Code example :
#include <cstdio>
class Test
{
public:
template<typename T, typename T2>
bool operator =(T& value)
{
return true;
}
};
template bool Test::operator= <int, bool>(int&);
int main()
{
Test t;
int gg = 1234;
t = gg;
}
Checked several compilers. Problem with line t=gg. If i remove second template argument T2, Everything compiles and works. Is it not allowed to have several template argumens for assigment operator?
You may use as many templates parameters as you need.
The problem is that the compiler does not have a means to deduce other template parameters except the template parameters that are specified in the declaration of the operator parameter or that have a default argument.
So you will have to write something like the following
#include <iostream>
class Test
{
public:
template<typename T, typename T2>
bool operator =( T& )
{
return true;
}
};
template bool Test::operator= <int, bool>(int&);
int main()
{
Test t;
int gg = 1234;
t.operator =<int, bool>( gg );
}
Is it not allowed to have several template argumens for assigment operator? [sic]
It's not that it's not allowed, but rather that the compiler has no way to deduce the second argument.
If your function looked something like this:
template<typename T>
bool operator =(T& value)
Then template parameter T could be deduced: It will be the type of whatever you're trying to set t to. Since this is all the template parameters, you're good.
However, what happens when you have 2?
template<typename T, typename T2>
bool operator =(T& value)
T is easily deducible, but what about T2? How would the compiler know what T2 should be? The answer is it can't.
You do have the option of telling it, by calling the operator function directly:
t.operator=<int, bool>(gg);
But I would imagine that wouldn't be what you want.
Unfortunately for you, the following expression won't work:
t =<bool> gg;
So I think calling operator=() directly is your only option here.
Imagine that in operator i create object of type T2 and put it some list. I did not show full source code, because problem can be seen from this part
It sounds like you're using the operator=() for something it wasn't designed to do. operator=() is really only supposed to be used for copying the other object's state. If everything you need to set your state isn't inherent in the T, then you probably shouldn't be using operator=() for this purpose.

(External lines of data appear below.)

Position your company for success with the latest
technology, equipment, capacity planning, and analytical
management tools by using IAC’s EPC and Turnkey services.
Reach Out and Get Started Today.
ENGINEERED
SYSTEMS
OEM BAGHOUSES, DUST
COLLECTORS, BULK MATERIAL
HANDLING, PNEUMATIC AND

Consider splitting it into two separate functions, or move it into a non-operator function altogether. This way, it will be more clear to other people reading your code in the future what it is you're doing anyway.

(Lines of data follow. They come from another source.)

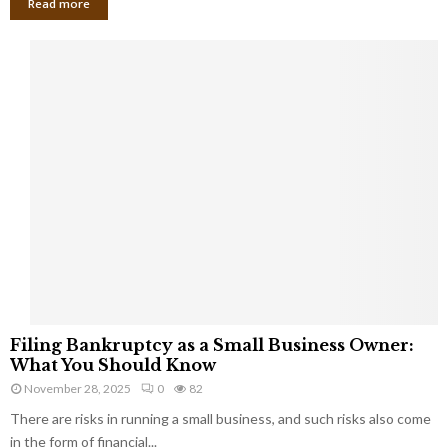
Read more
F
Filing Bankruptcy as a Small Business Owner:
i
What You Should Know
l
November 28, 2025
0
82
i
There are risks in running a small business, and such risks also come
n
g
in the form of financial...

Disclaimer, I really don't understand what you want to achieve, and I absolutely agree wit hte others, that you're probably trying doing something with the assignment operator that it's not intender for.

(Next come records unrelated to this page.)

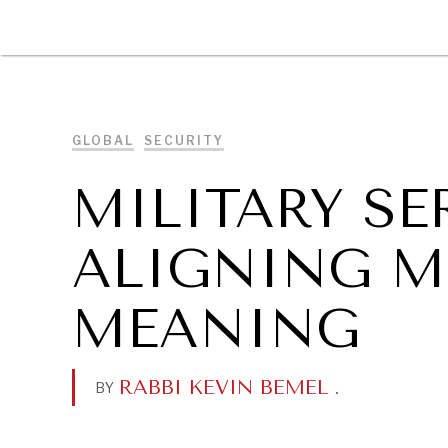
DIPLOMACY
ECONOMY
ENER
GLOBAL
SECURITY
MILITARY SE
ALIGNING M
MEANING
RABBI KEVIN BEMEL
.
BY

But here's a piece of code that is at least syntactically close to your requirement. Instead of specifying the two parameters in the operator declaration, you could make Test a class template and use plain old function overloading.
template<typename T1, typename T2>
struct Test {
T2 operator=(T1&) { return {}; }
T1 operator=(T2&) { return {}; }
};
struct Foo {};
int main() {
Test<int, Foo> t;
int gg = 1234;
Foo x = t = gg; // <- this really looks weird, but works.
Foo ff;
int i = t = ff;
}
If this is not what you want, then we proably need more information about your comcreate use case.
Live code here.
It sounds like what you actually want to do is derive a second type from your first template argument. This would normally be achieved through some sort of traits type:
#include <cstdio>
template < typename T >
struct TestTraits;
template <>
struct TestTraits< int >
{
typedef bool T2;
};
class Test
{
public:
template<typename T>
bool operator =(T& value)
{
using T2 = typename TestTraits< T >::T2;
return true;
}
};
int main()
{
Test t;
int gg = 1234;
t = gg;
}